I can’t breathe. Can’t think.

The need for her nearly strangles me.

“It’s not your fault, C,” Ford says, reading my thoughts.

“I need some fucking air,” I gasp and rocket out of my chair. I take off down the hall, not stopping until I reach the automatic doors that lead out of the hospital.

I do exactly what I promised Ruby I wouldn’t do.

I run.

I make it as far as the parking lot before I remember Davis has the keys to my truck.

I tilt my head back to the early morning sky. “Fuck.”

A sharp, familiar floats across the air. “I know you’re not leavin’.”

“Fuck off, Wyatt.”

“Get your ass back to the hospital. Now.”

I bend over, hands on my thighs, and gulp air. “I can’t.”

I am a cowboy. I am a man, I am a tough son of a bitch, but goddamn if this pint-sized girl has the power to tear out my soul and rip out my heart.

Wyatt stalks toward me, his stride lethal. “You’re my brother and my best friend, Charlie, but you’re acting like an idiot. What if she wakes up and you’re gone?”

I squeeze my eyes shut. “Stop.”

One step closer. His voice is like a drill bit in my brain stem. “What if she needs you, and you’re not there because you’re out here having a pity party for yourself?”

I straighten up. My jaw locks. My muscles tense.

“She doesn’t need me,” I shout, whipping around. “I’m the one who got her hurt. I put her right in the middle of everything this summer. She’s better off without me.”

“You’re a coward,” Wyatt says, pointing a finger at me. Anger flashes in his blue eyes, and he shoves me backward. “Asshole.”
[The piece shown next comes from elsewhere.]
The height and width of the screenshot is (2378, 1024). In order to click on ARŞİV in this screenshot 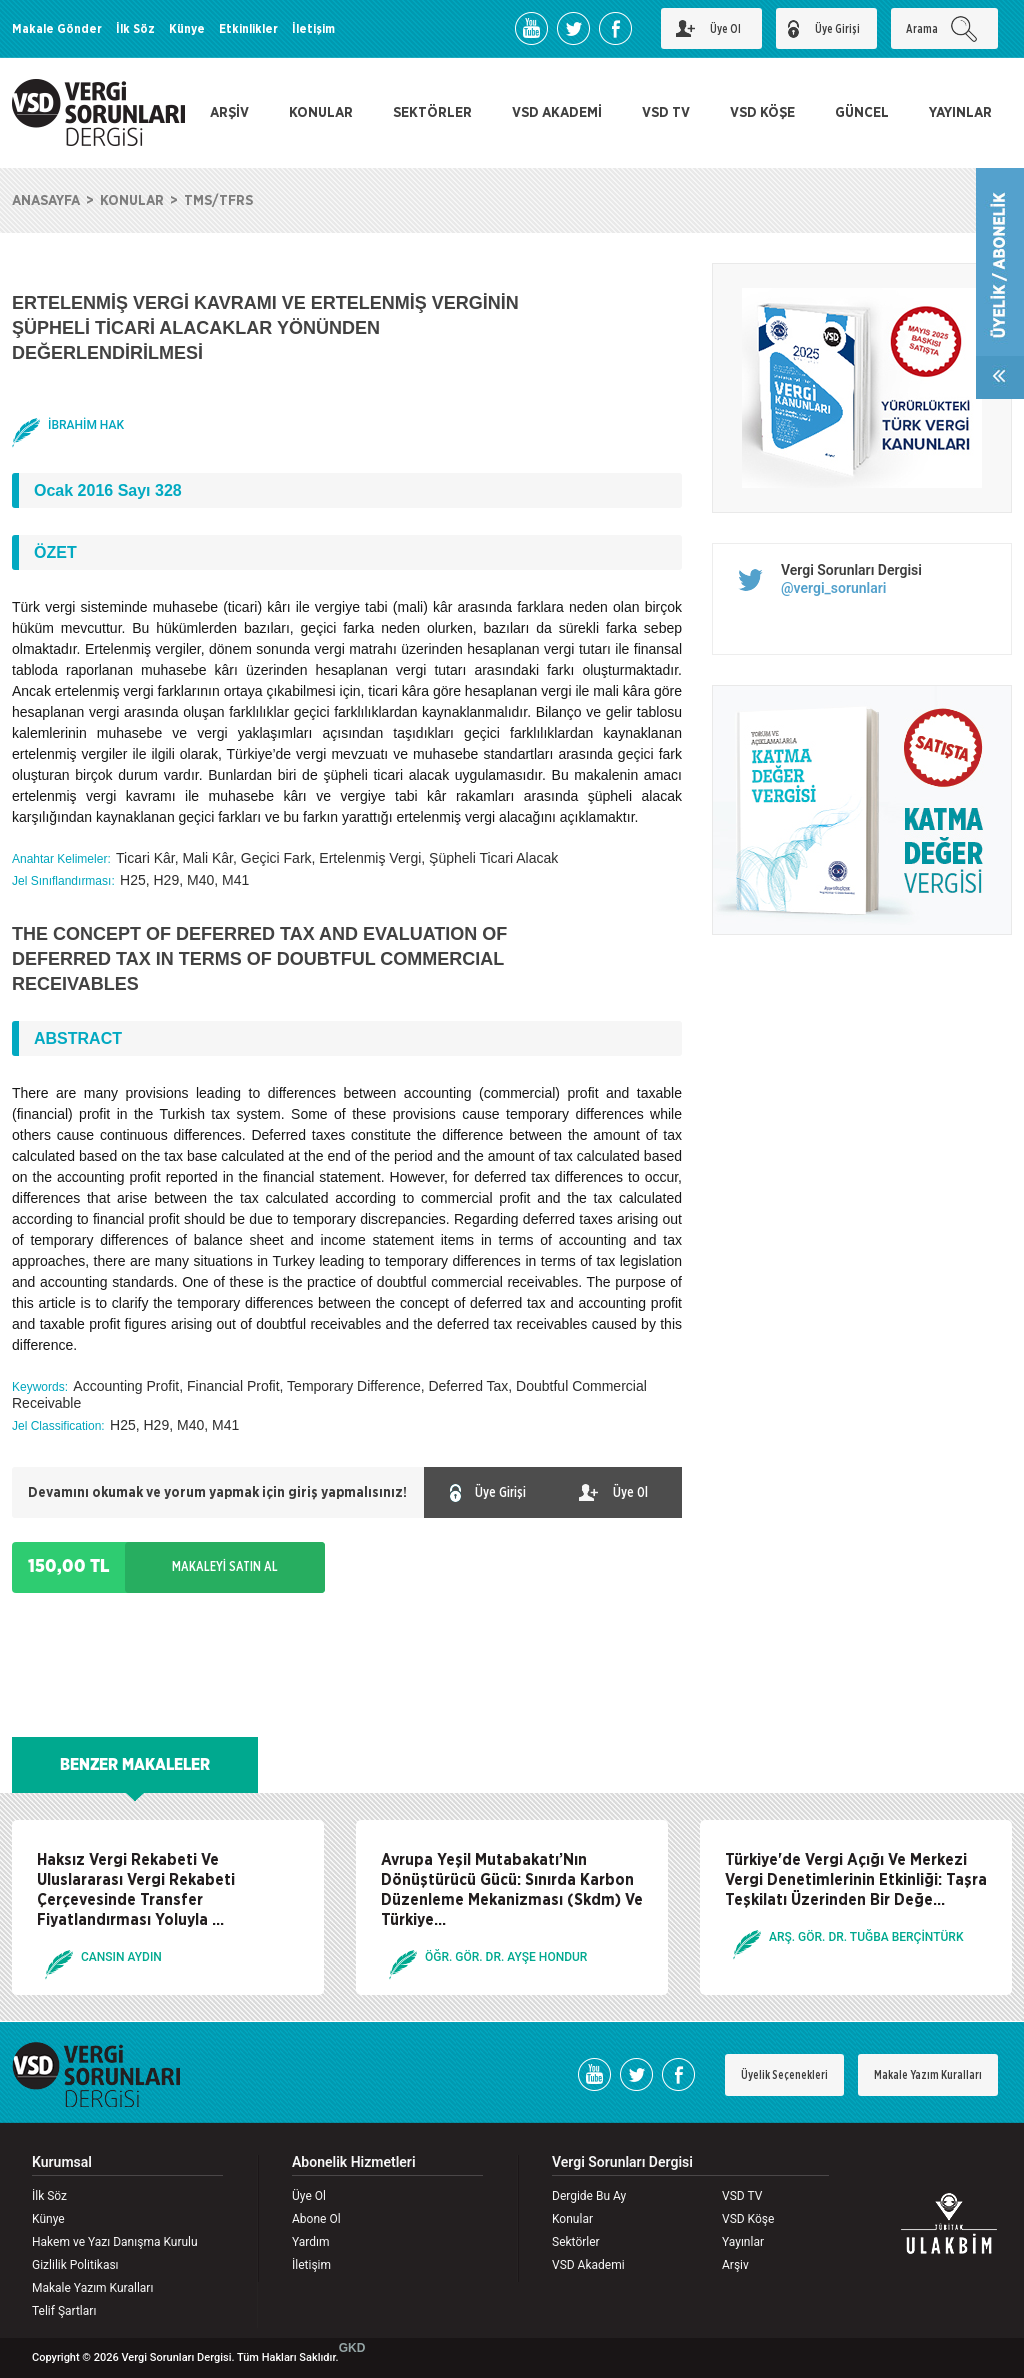 , I will do `click(229, 113)`.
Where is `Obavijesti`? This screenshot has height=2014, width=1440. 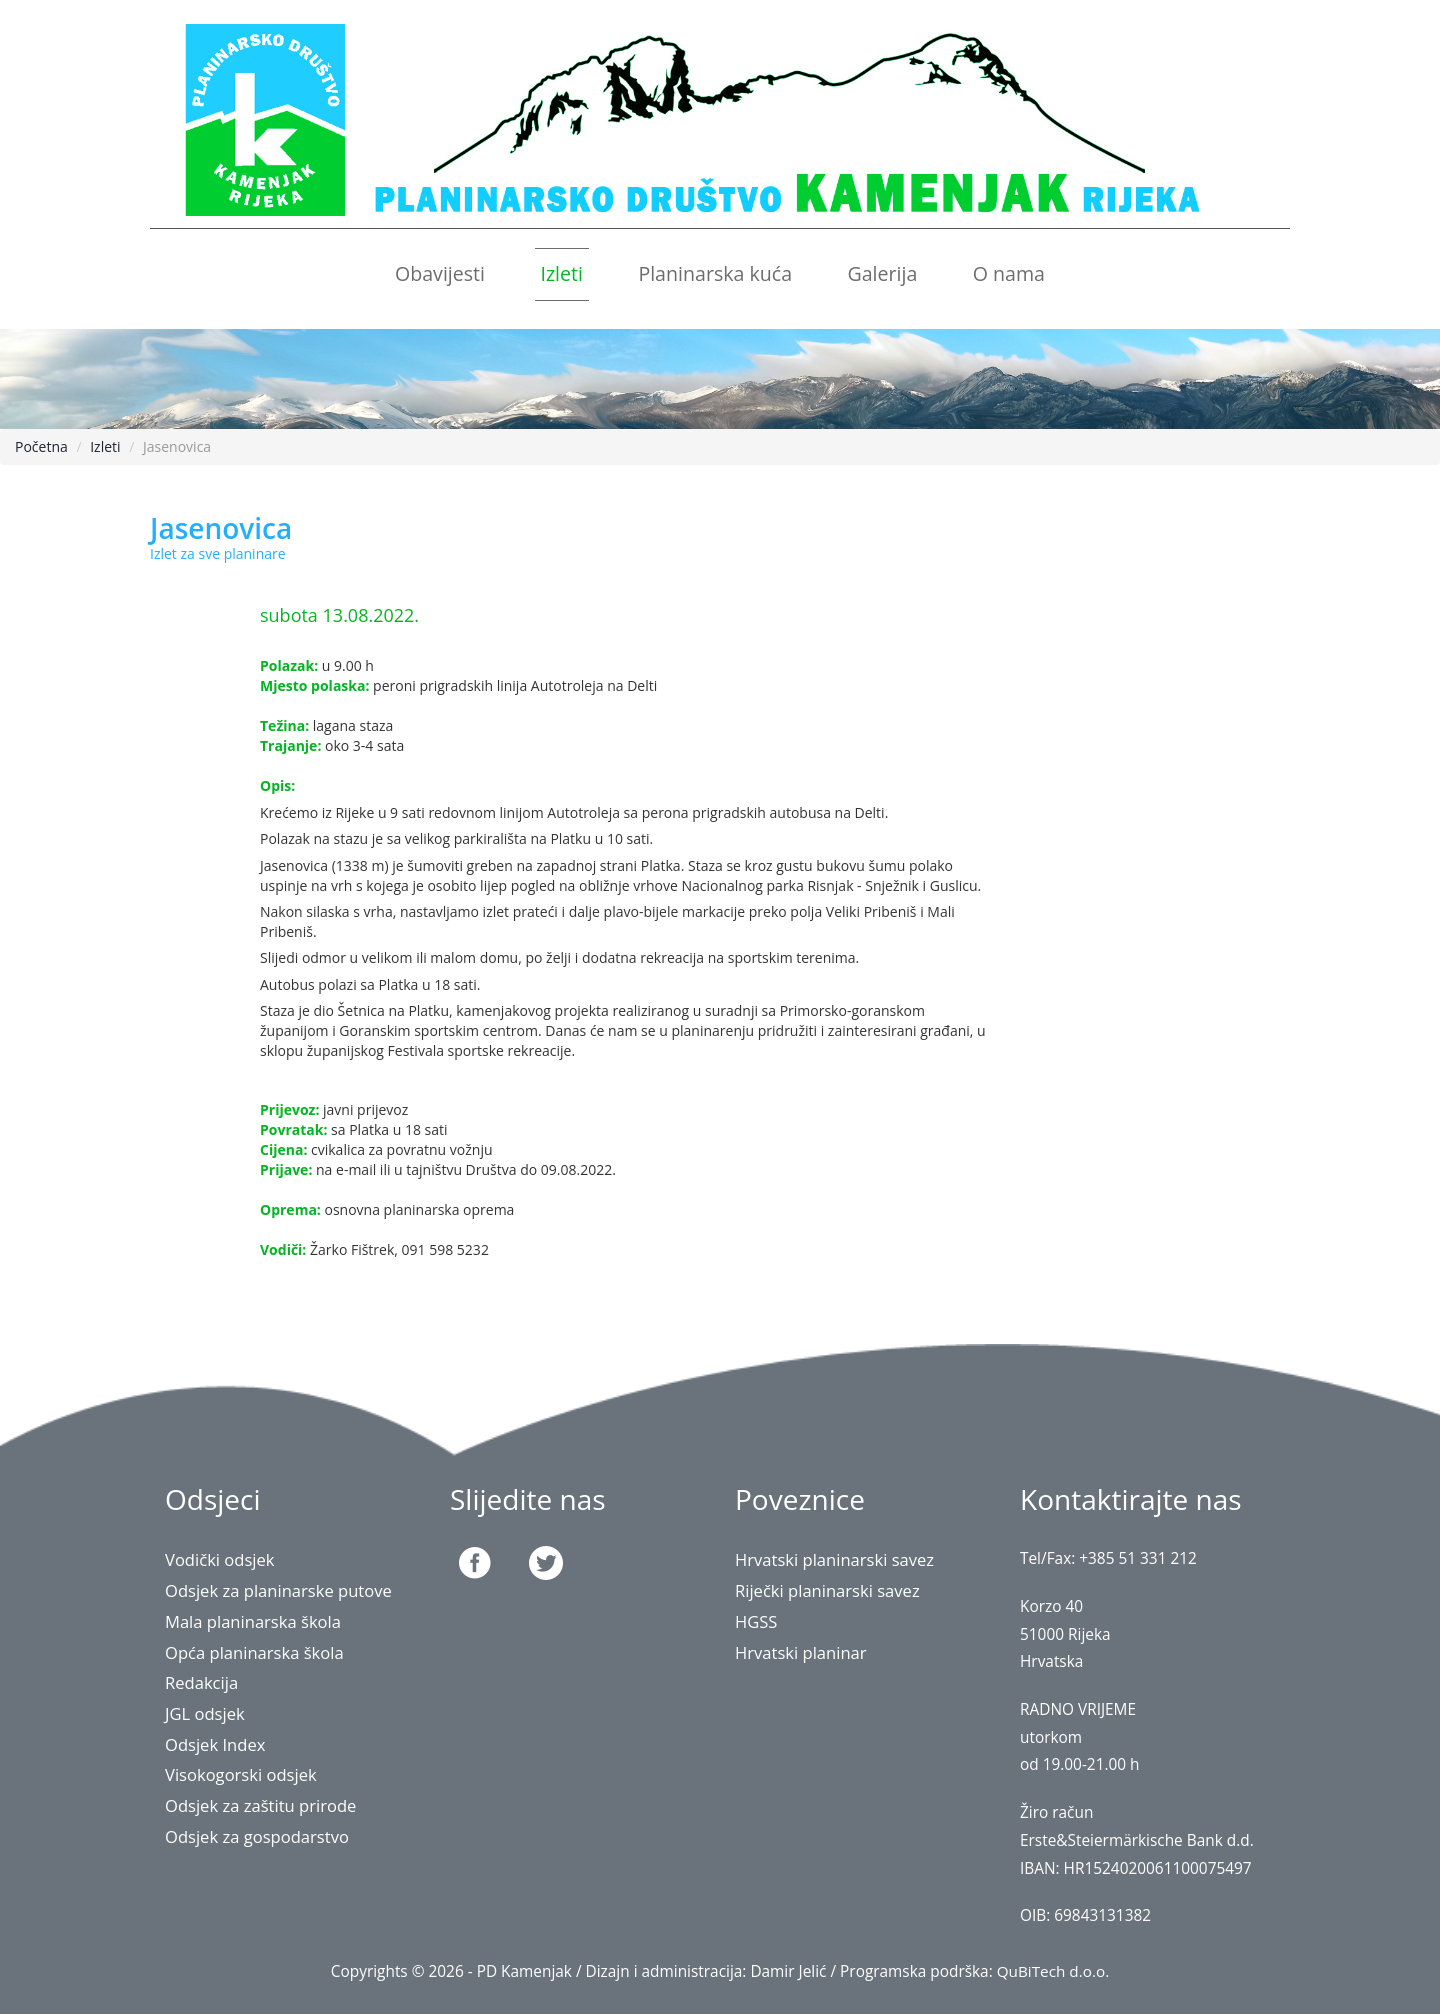 Obavijesti is located at coordinates (440, 273).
“Fuck you,” I growl, balling a fist.

The automatic door slides open, and Ford steps through it. He stands with his arms crossed, watching us. A long-suffering sigh makes its way out of him. “Christ,” he complains. “Y’all aren’t doin’ this.”

But we are.

“Yeah, you want to punch me, try it,” Wyatt sneers, flexing his fingers. “It wouldn’t be the first time you lost.”

“That wasn’t losing, that was giving you practice,” I snarl.

Then I explode.

Nostrils flaring, red blurring my vision, I charge my brother, grabbing a fistful of his T-shirt. My fist jerks back, and I hold him tight, inches from me. Sadness and rage scream for me to beat the hell out of him.

But I can’t. It’s not him I’m pissed at.

I’m pissed at myself, at DVL, at everything that’s happened.

My hand bobs in the air.

Before I can let him loose, Wyatt slams a fist in my stomach. No hesitation.

The air leaves my lungs. I stumble, doubling over, then find my balance.

“Cheap ass punch,” I say through gritted teeth.

Wyatt scoffs. “If I have to beat your grumpy ass to wake you the fuck up, so be it.”

He stares at me and I stare at him, tension breaking between us.

Wyatt walks away from me, taking shallow breaths, then he turns and says, “Maggie’s dead, you know, but you’re not. And neither is Ruby.”

I flinch, his words like a knife in my jugular.

A hiss from Ford. “You’re actin’ like a dickhead, Wyatt.”

“Someone’s gotta say it,” he snaps back.

I shove my hands through my hair, scrape them down my beard. “She deserves someone else.” Admitting it out loud rips my heart in half. Hot tears sting my eyes. “I never should have—”

“What, loved her?” Wyatt cuts in. “Charlie, this girl woke you up.” Eyes red, Wyatt shakes his head. Raw emotion crosses his face. “She deserves you. You fought for her, man. You worked on her for over twenty minutes. She has a pulse, she’s breathing, because of you.”

I freeze to the spot. Unable to breathe. Unable to think. Hope and hopelessness war within me. I’ve been so afraid of loving again that I waited to take that risk, to admit how I felt about Ruby. I almost lost her once. I could lose her now. But if I had to do it all over again—I would.

In a fucking heartbeat.

My eyes move to the sun rising in the east, momentarily robbing me of breath. Bright, brilliant gold. Pops of purples and pinks. As bright as my sunflower girl.

Ruby would love it.

I need to get back there. I need to stay strong for her. I won’t help her by crumbling.

I exhale and turn to Wyatt. “You’re right.”

“I always goddamn am.” He flashes a cocky half-smile. Because that’s Wyatt. My younger brother never lets me off the hook, has followed my ass halfway around the world to keep me from losing my shit, and for that I’m fucking grateful.

“Wyatt, shut up,” Ford orders. “Charlie, get your head on straight.” Then, in a low voice, he says, “The doctor’s here.”